Alexander McQueen. Alexander the Great. He is ingenious. He is fierce. He’s the man. Love it.
What is your favorite piece created?
I’m going to break the rule and state two pieces. One is a Cello*Chair: a chair with four strings drawn over it. It is a simple piece, but this is where the idea and creativity is king and queen that it doesn’t matter how long the piece took or how elaborate it is.
Another is what I like to call Skinstallation. This is a huge, 7-story installation done with a friend for a final project. Inspired by the skin-like features of a spider web, we stretched yarn, twine, and string over railings, plumbing, stairwells, and ceilings. The most memorable part is that we both were gimpy when we installed, I with a fractured elbow and she with a torn ACL.
Nonetheless, we made it happen. It was fierce.
If you had the choice to draw for anyone, who would it be and why?
I’d draw for the wall, and no one else.
What is/was your biggest challenge as an artist?
I personally don’t find any challenge at all. Just that there is a consensus that artists aren’t quite intellectual for the modern ‘rationalistic’ world. Bullshit. We sure as hell are intellectual. We just don’t get the money.
Any advice to aspiring artists?
Learn to not give a shit. But at times, learn to listen. Learn to look, speak, smell, touch, respect the senses, and appreciate. Learn to learn.
Illegal fads ????-2010:
+trespassing private blah blah
+street art, or should I say “graffiti” or “VANDALISM” because art out in the street is shit so it doesn’t even deserve to be called “art.”
Oh yea? Well then why it on the streets where it gets most exposure. People underestimate street art as simply being vulgar and intrusive, but it’s there in everybody’s business (and face) for a reason: the urban “written word.” Banksy is one artist- I’m sorry, I mean vandal - that’s in my face, in my mind and there to stay. His illegal works are more valid artistically than some bullshit in downtown’s museum of modern art. (Yea, fuck paying $$$$$$$$$$ to see art because this, I’m pretty sure, is 2010 and elitism in art exists no more. *** Inversely, I guess puttng a monetary value in art makes sense in this era…$$’s so prominent that that was most likely on the artist’s mind when he submitted his silly painting to the MOMA.) But!

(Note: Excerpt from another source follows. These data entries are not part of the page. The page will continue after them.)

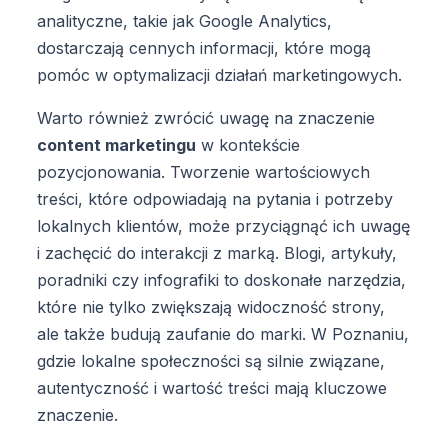
analityczne, takie jak Google Analytics,
dostarczają cennych informacji, które mogą
pomóc w optymalizacji działań marketingowych.
Warto również zwrócić uwagę na znaczenie
content marketingu
w kontekście
pozycjonowania. Tworzenie wartościowych
treści, które odpowiadają na pytania i potrzeby
lokalnych klientów, może przyciągnąć ich uwagę
i zachęcić do interakcji z marką. Blogi, artykuły,
poradniki czy infografiki to doskonałe narzędzia,
które nie tylko zwiększają widoczność strony,
ale także budują zaufanie do marki. W Poznaniu,
gdzie lokalne społeczności są silnie związane,
autentyczność i wartość treści mają kluczowe
znaczenie.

I am discussing art that are out of building anyways.
Probably the best example I can give is Banksy’s scribbles and doodles on Israel’s 425 mile long barrier that bounds Palestinians from freedom. Maybe out of context, this series of graffiti in Palestine is just some rich dude’s nightmare, but it says a lot about the social and political toils of this country…I’d say it’s more meaningful than the overrated Da Vinci’s Mona Lisa.
Although not Palestine, I’m sure some anonymous artist who’s faithful to progression toward improvement left a mark even in your dwelling place.Just keep a keen eye; you’ll notice more (of many many things).